▶ Assignment: Find each line below that includes "Dienstleistungen", then copy it.

▶ Information provided:
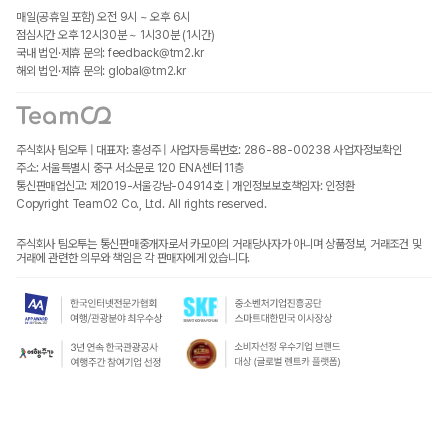
매일(공휴일 포함) 오전 9시 ~ 오후 6시
점심시간 오후 12시30분 ~ 1시30분 (1시간)
국내 법인·제휴 문의: feedback@tm2.kr
해외 법인·제휴 문의: global@tm2.kr
주식회사 팀오투 | 대표자: 홍성주 | 사업자등록번호: 286-88-00238
사업자정보확인
주소: 서울특별시 중구 서소문로 120 ENA센터 11층
통신판매업신고: 제2019-서울강남-04914호 | 개인정보보호책임자: 인정환
Copyright TeamO2 Co., Ltd. All rights reserved.
주식회사 팀오투는 통신판매중개자로서 카모아의 거래당사자가 아니며 상품정보, 거래조건 및
거래에 관련한 의무와 책임은 각 판매자에게 있습니다.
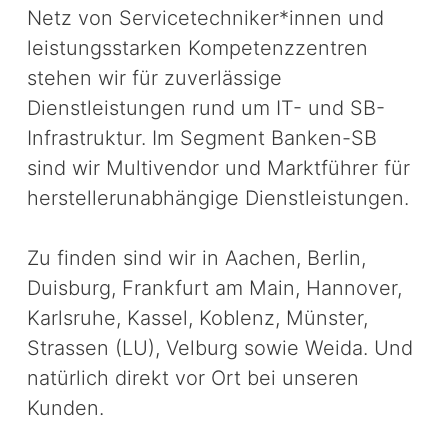
Netz von Servicetechniker*innen und
leistungsstarken Kompetenzzentren
stehen wir für zuverlässige
Dienstleistungen rund um IT- und SB-
Infrastruktur. Im Segment Banken-SB
sind wir
Multivendor
und Marktführer für
herstellerunabhängige Dienstleistungen.
Zu finden sind wir in Aachen, Berlin,
Duisburg, Frankfurt am Main, Hannover,
Karlsruhe, Kassel, Koblenz, Münster,
Strassen (LU), Velburg sowie Weida. Und
natürlich direkt vor Ort bei unseren
Kunden.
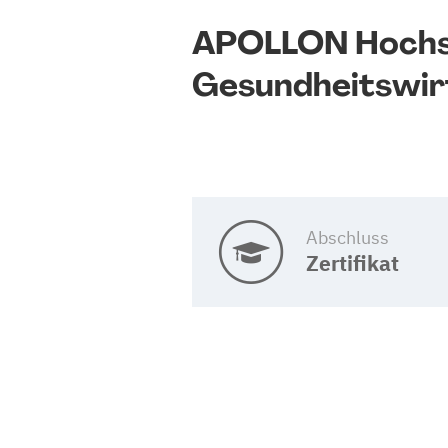
APOLLON Hochs
Gesundheitswir
Abschluss
Zertifikat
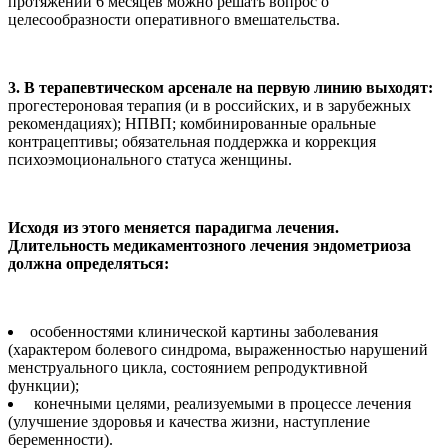
протяжении 6 месяцев можно решать вопрос о
целесообразности оперативного вмешательства.
3. В терапевтическом арсенале на первую линию выходят:
прогестероновая терапия (и в российских, и в зарубежных
рекомендациях); НПВП; комбинированные оральные
контрацептивы; обязательная поддержка и коррекция
психоэмоционального статуса женщины.
Исходя из этого меняется парадигма лечения.
Длительность медикаментозного лечения эндометриоза
должна определяться:
особенностями клинической картины заболевания
(характером болевого синдрома, выраженностью нарушений
менструального цикла, состоянием репродуктивной
функции);
конечными целями, реализуемыми в процессе лечения
(улучшение здоровья и качества жизни, наступление
беременности).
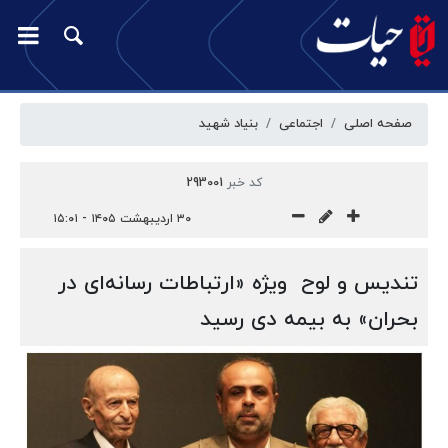
صفحه اصلی
اجتماعی
بنیاد شهید
کد خبر
293001
۳۰ اردیبهشت ۱۴۰۵ - ۱۵:۰۱
تندیس و لوح ویژه «ارتباطات رسانه‌ای در
بحران» به بیمه دی رسید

▶ Exercise response:
Dienstleistungen rund um IT- und SB-
herstellerunabhängige Dienstleistungen.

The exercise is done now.